Mac Gaussian Splatting tools at a glance

ToolTypeBest for
RadianceKit Native Mac app Fastest local, no-setup workflow
OpenSplat Open-source CLI Free, cross-platform, scriptable
Brush + COLMAP Open-source CLI Free DIY pipeline on Apple Silicon
MetalSplatter Viewer Viewing existing .ply / .splat scenes

Bottom line

For most people on a Mac, a native app like RadianceKit is the fastest way to go from photos to a finished 3D Gaussian Splat — locally, privately, and without touching a terminal. If you need a free, open-ended setup and do not mind the command line, an OpenSplat or Brush + COLMAP pipeline is the alternative.

Frequently asked questions

What's the difference between Gaussian Splatting and NeRF?

Both turn photos into a 3D scene, but Gaussian Splatting represents it as millions of small 3D “splats” that render in real time, while a NeRF stores the scene in a neural network that is slower to display. In practice Gaussian Splatting trains faster and views in real time, which is why RadianceKit uses it, and it tends to look sharper on everyday captures.

Is Gaussian Splatting better than traditional photogrammetry?

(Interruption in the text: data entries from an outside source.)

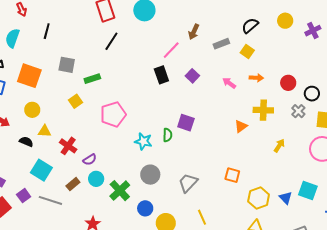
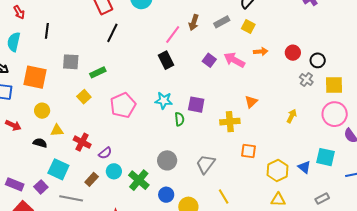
brown arrow: (194, 32) -> (194, 22), moved
purple square: (192, 76) -> (209, 60), moved
pink arrow: (229, 83) -> (234, 60), size x1.5
yellow cross: (263, 110) -> (230, 122), moved
cyan star: (143, 141) -> (164, 101), moved
purple square: (24, 196) -> (41, 187), moved

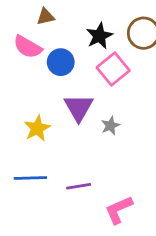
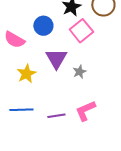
pink semicircle: (28, 47) -> (14, 40), moved
pink L-shape: (119, 210) -> (85, 111), moved

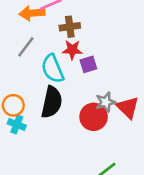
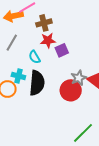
cyan semicircle: (53, 69) -> (34, 57), size x0.6
cyan cross: (17, 124) -> (18, 76), moved

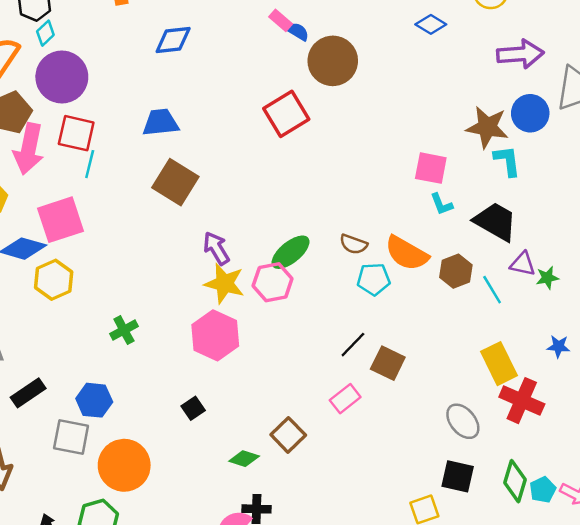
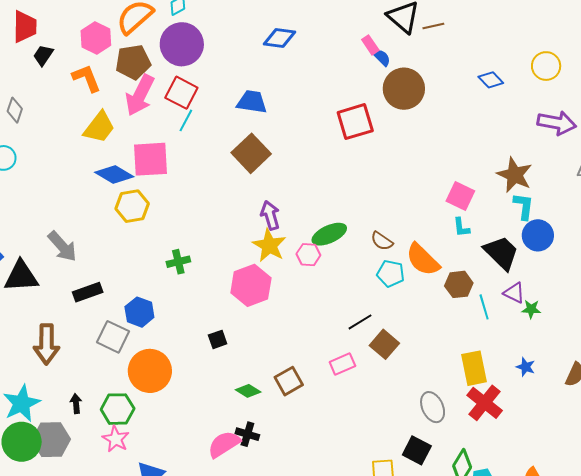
blue circle: (530, 113) -> (538, 235), moved
pink hexagon: (273, 282) -> (308, 255), size x0.7

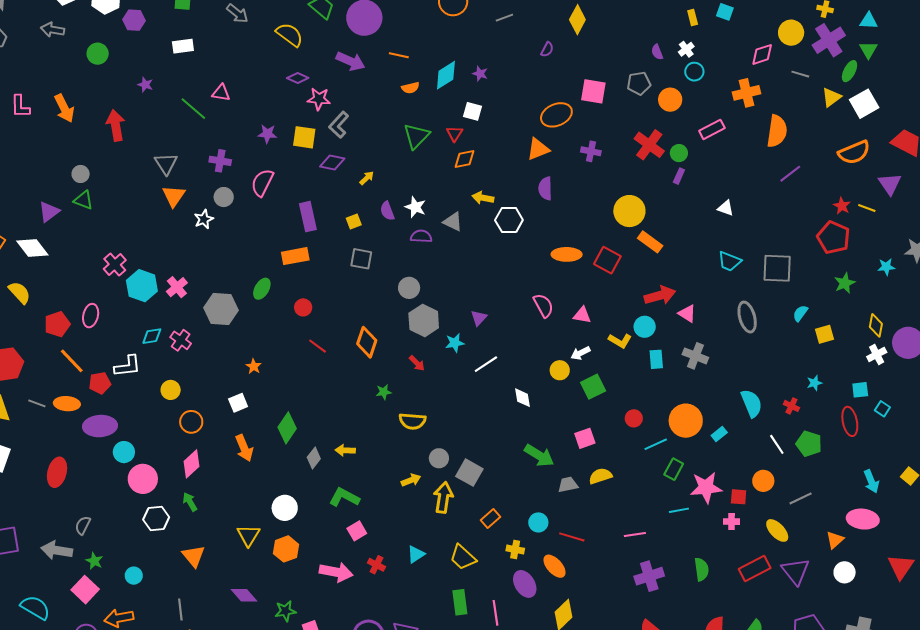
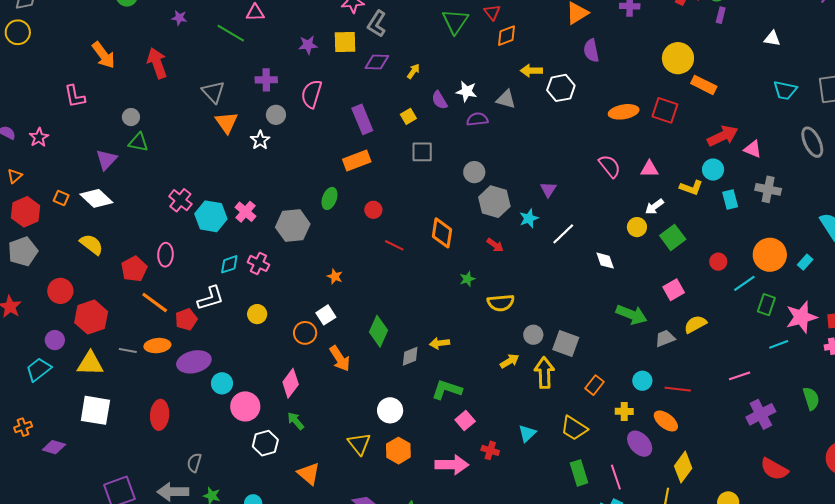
pink L-shape: (20, 106) -> (75, 96), moved
orange circle: (191, 422) -> (305, 333), moved
gray diamond: (314, 458) -> (410, 356), turned 40

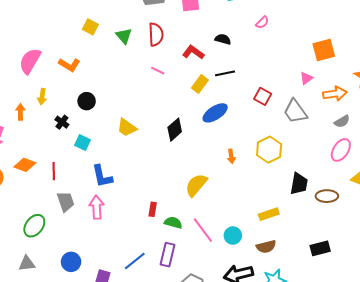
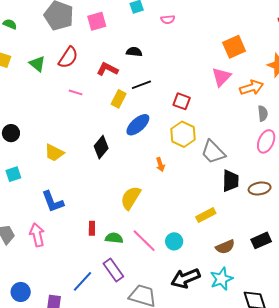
pink semicircle: (262, 22) -> (168, 19), moved, turned 48
red semicircle: (156, 34) -> (68, 57), turned 45
pink triangle: (306, 78) -> (221, 77), size x1.5
gray trapezoid: (295, 111) -> (213, 152), moved
gray semicircle: (342, 121) -> (263, 113), turned -56
cyan square: (83, 143) -> (13, 174), turned -35
yellow hexagon: (269, 150) -> (183, 134), moved
blue L-shape: (102, 176) -> (53, 202), moved
brown semicircle: (266, 247) -> (225, 247), moved
purple rectangle: (167, 255) -> (113, 270), turned -40

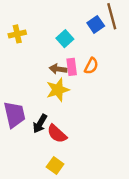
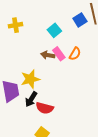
pink rectangle: (72, 67) -> (59, 54), turned -32
yellow star: (58, 90) -> (30, 79), moved
red semicircle: (57, 134) -> (45, 108), turned -30

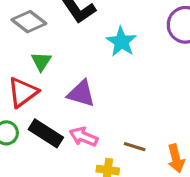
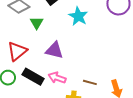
green triangle: (41, 61) -> (37, 23), moved

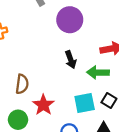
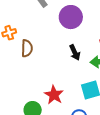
brown semicircle: (22, 84) -> (27, 48), moved

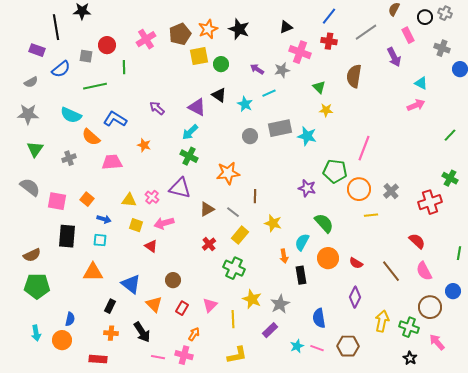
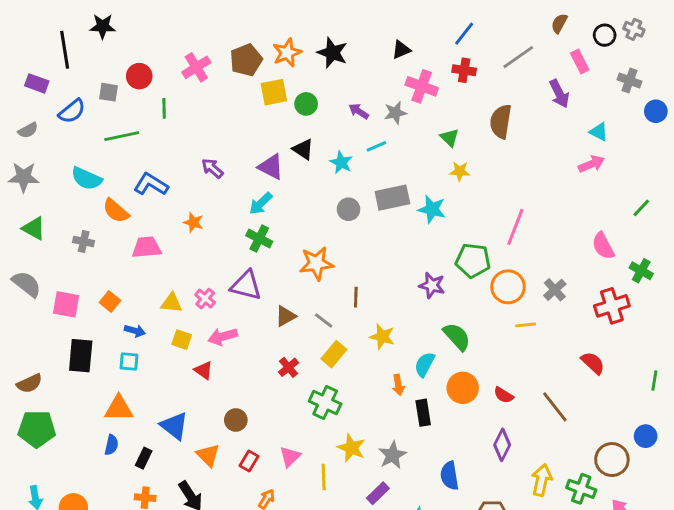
green triangle: (35, 149) -> (34, 228), turned -36
gray cross: (69, 158) -> (84, 241), turned 32
pink semicircle: (424, 271) -> (603, 246), moved
blue semicircle: (70, 319) -> (111, 445), moved

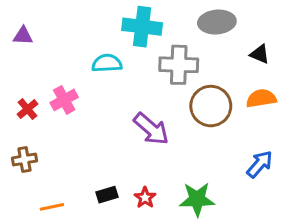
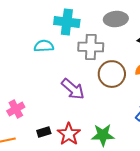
pink cross: (64, 100) -> (16, 109), moved
red star: (145, 198) -> (69, 134), size x1.6

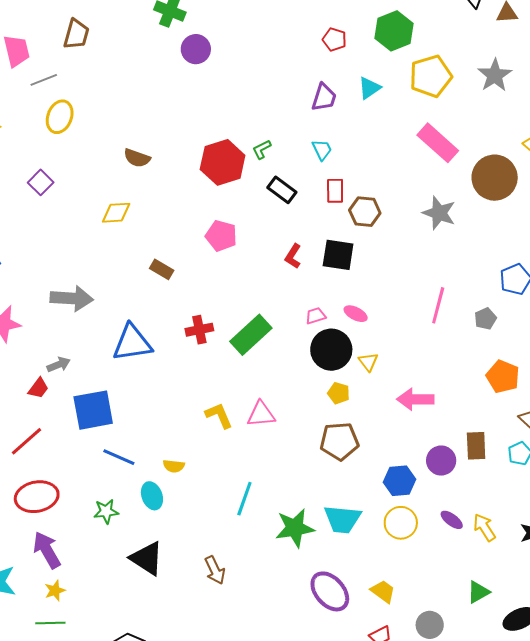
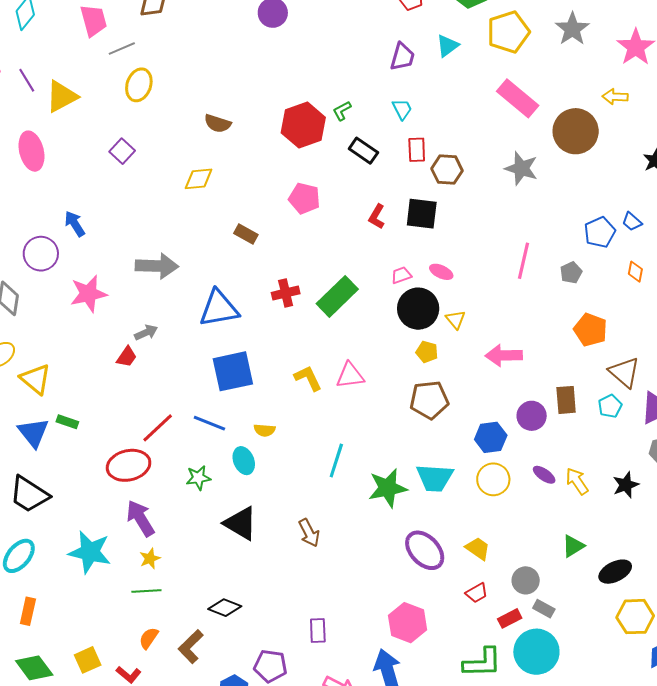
blue square: (93, 410) -> (233, 371), moved
red line: (26, 441) -> (158, 428), moved

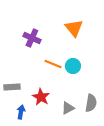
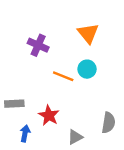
cyan circle: (73, 66) -> (87, 69), moved
gray triangle: (68, 108) -> (75, 137), moved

They solve different problems. Traditional photogrammetry builds a textured mesh that is good for measurements and editing in 3D tools. Gaussian Splatting reconstructs the look of a scene — reflections, fine detail, soft edges — for photorealistic real-time viewing. For a lifelike 3D capture to share, splatting usually looks better; for a measurable, editable model, a mesh is still the right tool.

How many photos do I need for a good result?

For a single object, 30–100 sharp, overlapping photos from many angles usually give a good result; rooms and larger scenes benefit from more. Consistent lighting and enough overlap matter more than sheer count. You can also shoot a slow video and let RadianceKit sample the frames.